Neuss: Tanzen für eine schönere Schule

Neuss : Tanzen für eine schönere Schule

Mit einem spontanen Massentanz ("Flashmob") wollen Neusser Schüler Geld für die Verschönerung ihrer Schulen ertanzen. Gestern war die Mildred-Scheel-Realschule dran. 300 Schülerinnen und der Schulleiter machten mit.

Em Ende geht sogar Schulleiter Wilhelm Conrads in der Masse seiner Schülerinnen unter: Er steht mit auf der provisorischen Bühne auf dem Schulhof der Mildred-Scheel-Realschule, die Musik wummert aus den Boxen und er schleudert die Arme und springt von einem Bein aufs andere, synchron mit rund 300 seiner Schülerinnern. Was als Tanz eines einzelnen ziemlich albern aussehen würde, bekommt durch die Masse an Menschen eine Dynamik, ähnlich einer Laola-Welle im Fußballstadion, der sich auch der Schulleiter nicht entziehen kann. Dieser Massentanz, genannt "Flashmob" (englisch in etwa: Blitztanz einer Menschenmenge), hat sich seit dem vergangenen Eurovision Song Contest zu einem Massenphänomen entwickelt. Eines, das nun den Neusser Schulen zugute kommen soll.

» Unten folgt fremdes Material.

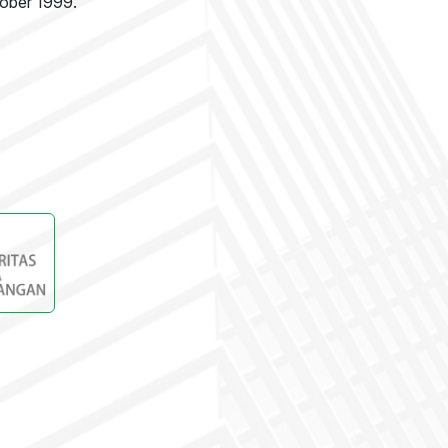
tober 1999.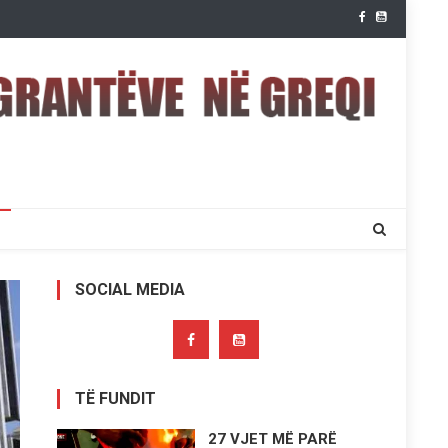
SOCIAL MEDIA
TË FUNDIT
27 VJET MË PARË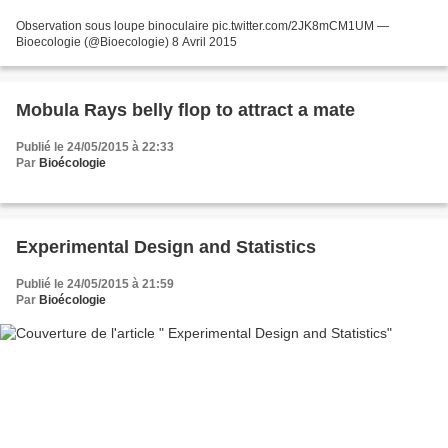
Observation sous loupe binoculaire pic.twitter.com/2JK8mCM1UM —
Bioecologie (@Bioecologie) 8 Avril 2015
Mobula Rays belly flop to attract a mate
Publié le 24/05/2015 à 22:33
Par
Bioécologie
Experimental Design and Statistics
Publié le 24/05/2015 à 21:59
Par
Bioécologie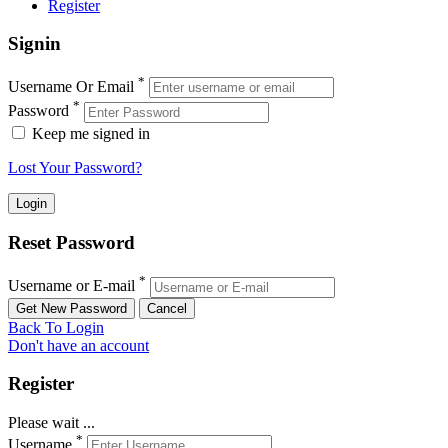
Register
Signin
*
Username Or Email
*
Password
Keep me signed in
Lost Your Password?
Reset Password
*
Username or E-mail
Back To Login
Don't have an account
Register
Please wait ...
*
Username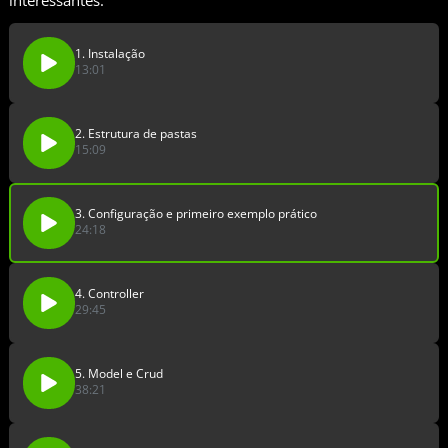
interessantes.
1. Instalação
13:01
2. Estrutura de pastas
15:09
3. Configuração e primeiro exemplo prático
24:18
4. Controller
29:45
5. Model e Crud
38:21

Denn das Katholische Jugendwerk Kreis Neuss hat zu einem leicht abgewandelten Flashmob aufgerufen. Die Schüler sollen den Tanz, der seit dem ESC 2010 zu dem Lied "Glow" der Band Madcon in ganz Europa getanzt wird, einstudieren. Das haben die Schülerinnen der Mildred-Scheel-Realschule in nicht mal 15 Minuten geschafft. Der Tanz wird gefilmt und ins Internet gestellt. Dort können Nutzer abstimmen, welche Schule am besten getanzt hat. Die ersten zwei Schulen bekommen Geldpreise (200 beziehungsweise 100 Euro) für die Verschönerung ihres Schulgeländes. Daher auch der Name der Aktion: "Flash den Mopp". Bewusst machte das Katholische Jugendwerk aus dem "mob" einen (Wisch)Mopp.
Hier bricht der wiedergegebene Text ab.